Processing Groups of Results with Vertx - How to coordinate?

I have a job processing system where each job contains thousands of individual tasks that require different strategies to complete. The individual tasks make up the whole job. If all tasks have been completed, the job is marked as successfully completed and other steps are taken, if any of the tasks fail, the job must be marked as failed and other steps are taken, if the job times out the job must be marked as failed and other steps are taken.

Once all of the results for a job have been received, the next job can be fetched. The next job shouldn't be fetched while a job is currently being processed.

Here is the what the flow looks like:

The Job Polling Verticle publishes a job to the event bus, and the Job Processing Verticle publishes each task to the event bus. When the job strategy completes, it publishes the task result to the event bus.

The issue is that I don't know the right way to determine when all tasks have been completed in this model. All verticles are stateless, The Job Processing Verticle doesn't await any futures, and even if the Job Results Verticle was stateful, it doesn't know how many results it should expect.

The only way I can think to do this would be to have a global stateful object. But I don't think this is good design.

Additionally, I need to know when a Job has timed out. That is, it's run longer than it should and I need to consider it's failed, log it, and move on.

I could do this with the global state, but again I don't think that's the right solution.

Does this verticle pattern make sense for what I'm trying to do?

Solution

First, let me try to address your questions. Then I'll try to explain what problems this design has.

The issue is that I don't know the right way to determine when all tasks have been completed in this model. All verticles are stateless, The Job Processing Verticle doesn't await any futures, and even if the Job Results Verticle was stateful, it doesn't know how many results it should expect.

The solution could be reference counting verticle. Each worker should emit a start message on event bus with jobId when it starts, and end message with jobId when it completes.
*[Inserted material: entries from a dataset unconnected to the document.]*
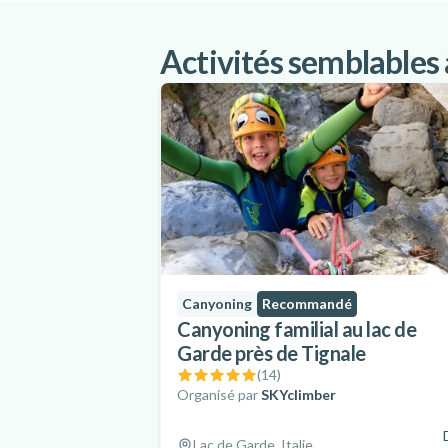
Activités semblables
Canyoning
Recommandé
Canyoning familial au lac de
Garde près de Tignale
(
14
)
Organisé par
SKYclimber
Lac de Garde, Italie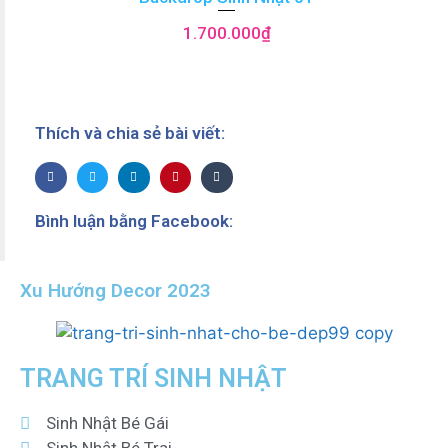
1.700.000
₫
Thích và chia sẻ bài viết:
Bình luận bằng Facebook:
Xu Hướng Decor 2023
TRANG TRÍ SINH NHẬT
Sinh Nhật Bé Gái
Even if you have fan-out (those are the cases that you don't know how many workers there are), counting verticle will know that. In your diagram, "Job Post Processing Verticle" is a good candidate for this. It can maintain a counter, and only when it reaches zero, it should start the next job. That also helps avoiding actually sharing some memory reference.

Additionally, I need to know when a Job has timed out. That is, it's run longer than it should and I need to consider it's failed, log it, and move on.

In the same verticle you can start a timer every time you get a new start message. If you get end message, cancel the timer. Otherwise, cancel current job and start again.

Now, this solution will work, but the design has two main flaws. One is the fact that you maintain all your flow in memory, it seems. If your application crashes, all progress is lost, and it's not clear how you record it. Maybe polling Jobs table in DB would actually be better, since your job execution is sequential anyway.

Second point is the fact that all those timeouts and reference counting is homemade implementation of structured concurrency. Maybe you should take a look at something like Kotlin coroutines for that, at it will handle many of your problems for you.